> [Description of the task]: In your copy of the data, omit the pictures and keep all else exactly as given.

--- Raw data Enclosed Below ---

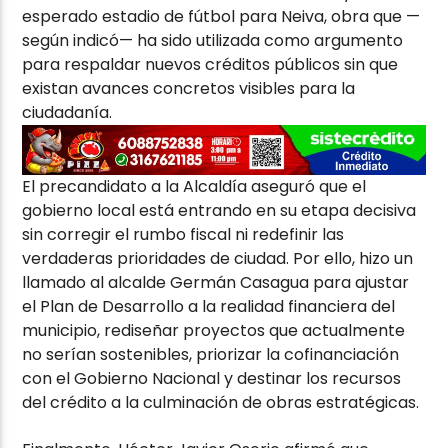
esperado estadio de fútbol para Neiva, obra que —
según indicó— ha sido utilizada como argumento
para respaldar nuevos créditos públicos sin que
existan avances concretos visibles para la
ciudadanía.
El precandidato a la Alcaldía aseguró que el
gobierno local está entrando en su etapa decisiva
sin corregir el rumbo fiscal ni redefinir las
verdaderas prioridades de ciudad. Por ello, hizo un
llamado al alcalde Germán Casagua para ajustar
el Plan de Desarrollo a la realidad financiera del
municipio, rediseñar proyectos que actualmente
no serían sostenibles, priorizar la cofinanciación
con el Gobierno Nacional y destinar los recursos
del crédito a la culminación de obras estratégicas.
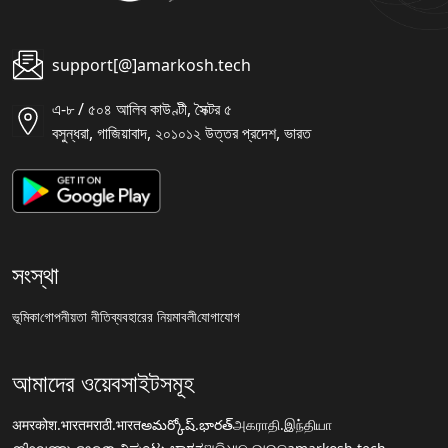
support[@]amarkosh.tech
এ-৮ / ৫০৪ আলিব কাউণ্টী, সৈক্টর ৫
বসুন্ধরা, গাজিয়াবাদ, ২০১০১২ উত্তর প্রদেশ, ভারত
সংস্থা
ভূমিকা
গোপনীয়তা নীতি
ব্যবহারের নিয়মাবলী
যোগাযোগ
আমাদের ওয়েবসাইটসমূহ
अमरकोश.भारत
मराठी.भारत
అమర్కోష్.భారత్
அகராதி.இந்தியா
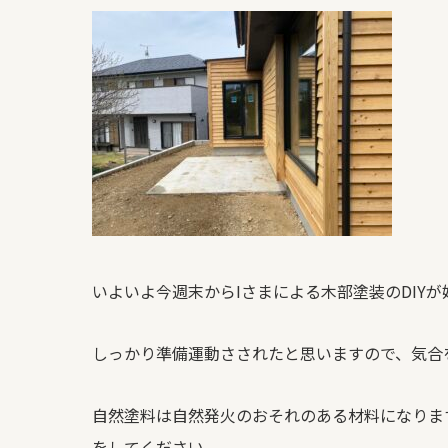
いよいよ今週末からIさまによる木部塗装の
DIY
が
しっかり準備運動さされたと思いますので、気合
自然塗料は自然発火のおそれのある材料になりま
をしてください。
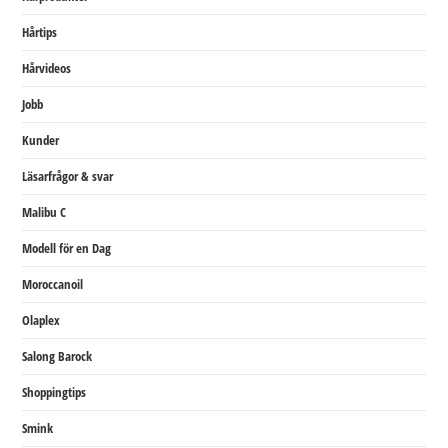
Hårtips
Hårvideos
Jobb
Kunder
Läsarfrågor & svar
Malibu C
Modell för en Dag
Moroccanoil
Olaplex
Salong Barock
Shoppingtips
Smink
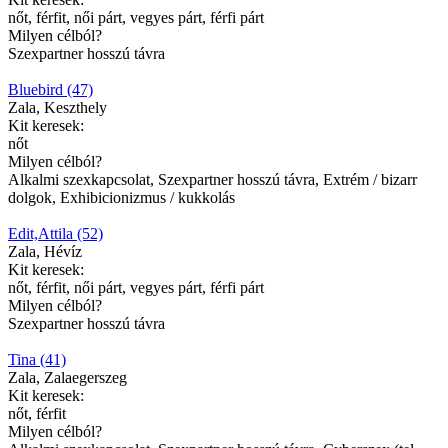
nőt, férfit, női párt, vegyes párt, férfi párt
Milyen célból?
Szexpartner hosszú távra
Bluebird (47)
Zala, Keszthely
Kit keresek:
nőt
Milyen célból?
Alkalmi szexkapcsolat, Szexpartner hosszú távra, Extrém / bizarr
dolgok, Exhibicionizmus / kukkolás
Edit,Attila (52)
Zala, Hévíz
Kit keresek:
nőt, férfit, női párt, vegyes párt, férfi párt
Milyen célból?
Szexpartner hosszú távra
Tina (41)
Zala, Zalaegerszeg
Kit keresek:
nőt, férfit
Milyen célból?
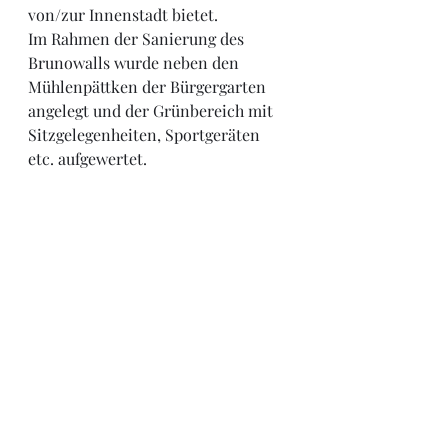
von/zur Innenstadt bietet.
Im Rahmen der Sanierung des 
Brunowalls wurde neben den 
Mühlenpättken der Bürgergarten 
angelegt und der Grünbereich mit 
Sitzgelegenheiten, Sportgeräten 
etc. aufgewertet.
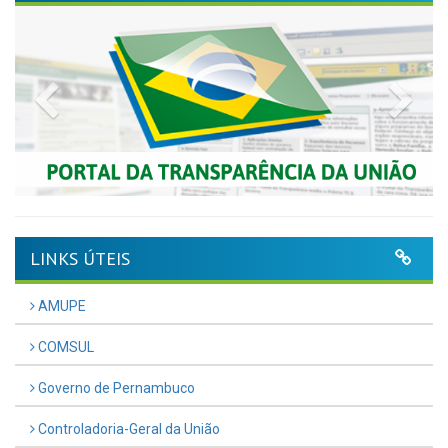
Previous
Nex
LINKS ÚTEIS
AMUPE
COMSUL
Governo de Pernambuco
Controladoria-Geral da União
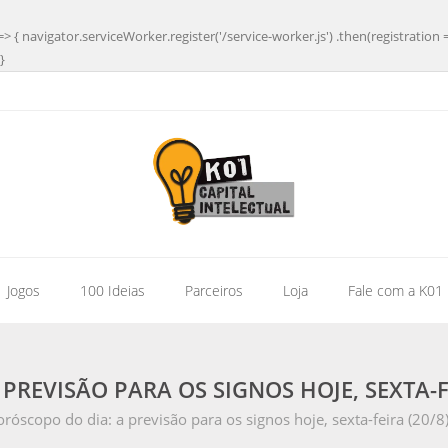
=> { navigator.serviceWorker.register('/service-worker.js') .then(registration 
}
| Jogos
100 Ideias
Parceiros
Loja
Fale com a K01
PREVISÃO PARA OS SIGNOS HOJE, SEXTA-FE
róscopo do dia: a previsão para os signos hoje, sexta-feira (20/8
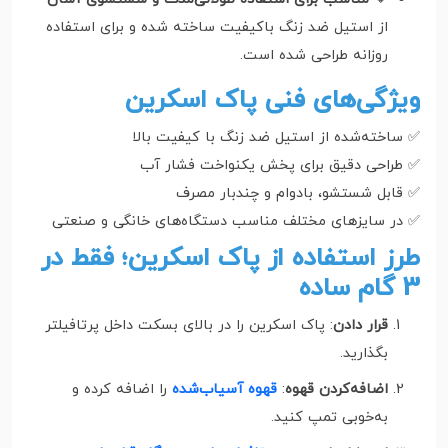
از استیل ضد زنگ باکیفیت ساخته شده و برای استفاده
روزانه طراحی شده است.
ویژگی‌های فنی پاک اسکرین
✅ ساخته‌شده از استیل ضد زنگ با کیفیت بالا
✅ طراحی دقیق برای پخش یکنواخت فشار آب
✅ قابل شستشو، بادوام و چندبار مصرف
✅ در سایزهای مختلف مناسب دستگاه‌های خانگی و صنعتی
طرز استفاده از پاک اسکرین؛ فقط در
3 گام ساده
قرار دادن
: پاک اسکرین را در بالای بسکت داخل پرتافیلتر
بگذارید.
اضافه‌کردن قهوه
:
قهوه آسیاب‌شده
را اضافه کرده و
به‌خوبی تمپ کنید.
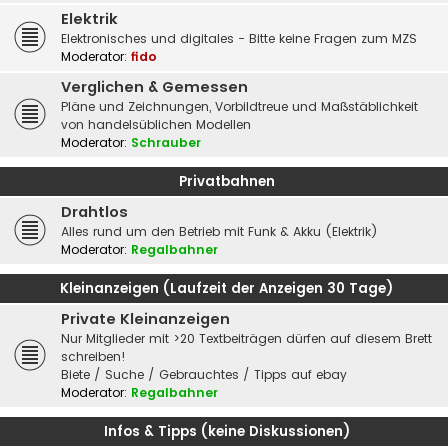
Elektrik
Elektronisches und digitales - Bitte keine Fragen zum MZS
Moderator:
fido
Verglichen & Gemessen
Pläne und Zeichnungen, Vorbildtreue und Maßstäblichkeit
von handelsüblichen Modellen
Moderator:
Schrauber
Privatbahnen
Drahtlos
Alles rund um den Betrieb mit Funk & Akku (Elektrik)
Moderator:
Regalbahner
Kleinanzeigen (Laufzeit der Anzeigen 30 Tage)
Private Kleinanzeigen
Nur Mitglieder mit >20 Textbeiträgen dürfen auf diesem Brett
schreiben!
Biete / Suche / Gebrauchtes / Tipps auf ebay
Moderator:
Regalbahner
Infos & Tipps (keine Diskussionen)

--- End of Enclosed Raw data ---

> [Written reply]:
esperado estadio de fútbol para Neiva, obra que —
según indicó— ha sido utilizada como argumento
para respaldar nuevos créditos públicos sin que
existan avances concretos visibles para la
ciudadanía.
El precandidato a la Alcaldía aseguró que el
gobierno local está entrando en su etapa decisiva
sin corregir el rumbo fiscal ni redefinir las
verdaderas prioridades de ciudad. Por ello, hizo un
llamado al alcalde Germán Casagua para ajustar
el Plan de Desarrollo a la realidad financiera del
municipio, rediseñar proyectos que actualmente
no serían sostenibles, priorizar la cofinanciación
con el Gobierno Nacional y destinar los recursos
del crédito a la culminación de obras estratégicas.
support[@]amarkosh.tech
এ-৮ / ৫০৪ আলিব কাউণ্টী, সৈক্টর ৫
বসুন্ধরা, গাজিয়াবাদ, ২০১০১২ উত্তর প্রদেশ, ভারত
সংস্থা
ভূমিকা
গোপনীয়তা নীতি
ব্যবহারের নিয়মাবলী
যোগাযোগ
আমাদের ওয়েবসাইটসমূহ
अमरकोश.भारत
मराठी.भारत
అమర్కోష్.భారత్
அகராதி.இந்தியா
いよいよ今週末からIさまによる木部塗装の
DIY
が
しっかり準備運動さされたと思いますので、気合
自然塗料は自然発火のおそれのある材料になりま
をしてください。
Hårtips
Hårvideos
Jobb
Kunder
Läsarfrågor & svar
Malibu C
Modell för en Dag
Moroccanoil
Olaplex
Salong Barock
Shoppingtips
Smink
nőt, férfit, női párt, vegyes párt, férfi párt
Milyen célból?
Szexpartner hosszú távra
Bluebird (47)
Zala, Keszthely
Kit keresek:
nőt
Milyen célból?
Alkalmi szexkapcsolat, Szexpartner hosszú távra, Extrém / bizarr
dolgok, Exhibicionizmus / kukkolás
Edit,Attila (52)
Zala, Hévíz
Kit keresek:
nőt, férfit, női párt, vegyes párt, férfi párt
Milyen célból?
Szexpartner hosszú távra
Tina (41)
Zala, Zalaegerszeg
Kit keresek:
nőt, férfit
Milyen célból?
von/zur Innenstadt bietet.
Im Rahmen der Sanierung des 
Brunowalls wurde neben den 
Mühlenpättken der Bürgergarten 
angelegt und der Grünbereich mit 
Sitzgelegenheiten, Sportgeräten 
etc. aufgewertet.
Previous
Nex
LINKS ÚTEIS
AMUPE
COMSUL
Governo de Pernambuco
Controladoria-Geral da União
=> { navigator.serviceWorker.register('/service-worker.js') .then(registration 
}
| Jogos
100 Ideias
Parceiros
Loja
Fale com a K01
PREVISÃO PARA OS SIGNOS HOJE, SEXTA-FE
róscopo do dia: a previsão para os signos hoje, sexta-feira (20/8
از استیل ضد زنگ باکیفیت ساخته شده و برای استفاده
روزانه طراحی شده است.
ویژگی‌های فنی پاک اسکرین
✅ ساخته‌شده از استیل ضد زنگ با کیفیت بالا
✅ طراحی دقیق برای پخش یکنواخت فشار آب
✅ قابل شستشو، بادوام و چندبار مصرف
✅ در سایزهای مختلف مناسب دستگاه‌های خانگی و صنعتی
طرز استفاده از پاک اسکرین؛ فقط در
3 گام ساده
قرار دادن
: پاک اسکرین را در بالای بسکت داخل پرتافیلتر
بگذارید.
اضافه‌کردن قهوه
:
قهوه آسیاب‌شده
را اضافه کرده و
به‌خوبی تمپ کنید.
Elektrik
Elektronisches und digitales - Bitte keine Fragen zum MZS
Moderator:
fido
Verglichen & Gemessen
Pläne und Zeichnungen, Vorbildtreue und Maßstäblichkeit
von handelsüblichen Modellen
Moderator:
Schrauber
Privatbahnen
Drahtlos
Alles rund um den Betrieb mit Funk & Akku (Elektrik)
Moderator:
Regalbahner
Kleinanzeigen (Laufzeit der Anzeigen 30 Tage)
Private Kleinanzeigen
Nur Mitglieder mit >20 Textbeiträgen dürfen auf diesem Brett
schreiben!
Biete / Suche / Gebrauchtes / Tipps auf ebay
Moderator:
Regalbahner
Infos & Tipps (keine Diskussionen)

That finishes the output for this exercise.